In the U.S. Navy, keep the submarines. Submarines are today's
and tomorrow's capital ships, and geography dictates the United States must
remain a maritime power. Keep the big aircraft carriers, too, though there is
little need to build more of them. Carriers are big, empty boxes that can carry
many things besides aircraft. Mothball most of the cruisers and
destroyers.


Build lots of small, cheap ships useful for controlling
coastal and inland waters, and create strategically mobile and sustainable
"packages" of such ships. Being able to control waters around and within
stateless regions can be important in Fourth Generation war.


Fighter-bombers are largely useless in 4GW, where their main
role is to create collateral damage that benefits our enemies. Keep the air
transport squadrons and the A-10 Warthog close ground support aircraft, and move
them all to the Air National Guard, which flies and maintains aircraft as well
as or better than the regular U.S. Air Force at a fraction of the cost.Reduce
the regular U.S. Air Force to strategic nuclear forces and a training
base.



Pretty much in agreement with all of the above, especially expanding the submarine fleet. Give almost any third rate country a decent sub and suddenly it becomes a world power. It is also the perfect stealth warship, unlike this. I also support a freeze on carrier production until we rebuild fleet numbers because no one else has so many or can do the things ours can do. Not even close.

We have to get serious about littoral warfare and new battleships aren't the answer. We need ships, as I often contend, that can chase pirates into their shallow water haunts. Galrahn has changed my mind on the littoral combat ship, though even it is better than using cruisers and destroyers for this role. Gunboats are the answer today for the unchallenged supremacy of the US Navy, just as they were during the Victorian Era when the British Royal Navy was all powerful.

Certainly we need cheap but good aircraft which can perform close air support, not just suddenly realize the importance of the A-10 with each new war, as if it was some novel thing. I wouldn't as yet discount the importance of the air superiority role, despite the fact that the West has been mostly unchallenged in the air since the Second World War. I do think that the new crop of super fighters, like Raptor, JSF, and Typhoon are over-hyped in their capabilities.

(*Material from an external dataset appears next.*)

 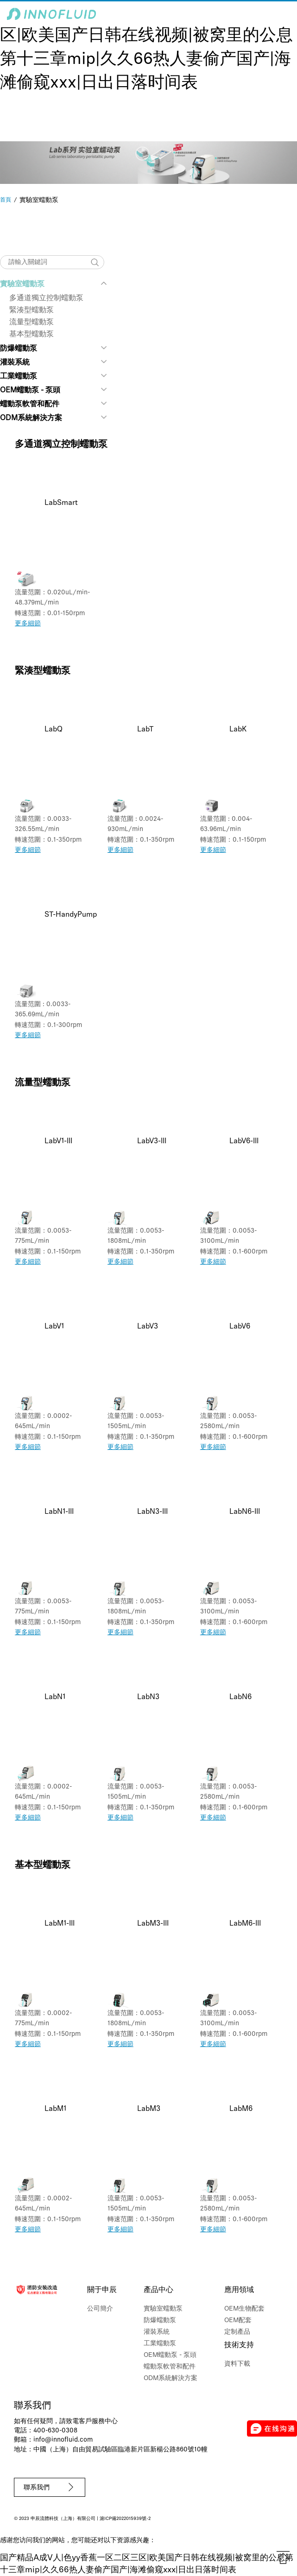 What do you see at coordinates (18, 349) in the screenshot?
I see `防爆蠕動泵` at bounding box center [18, 349].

The real revolution is not stealth or supercruise, but the constant advancement of micro-electronics which can be fitted into guided missiles, making them astonishingly accurate. A late model F-16, F-15, F/A- 18 Super Hornet, or Swedish Gripens (plus unmanned aerial vehicles as they improve in capabilities) with their low cost and proven performance could likely hold their own against the new fighters when armed with such weaponry.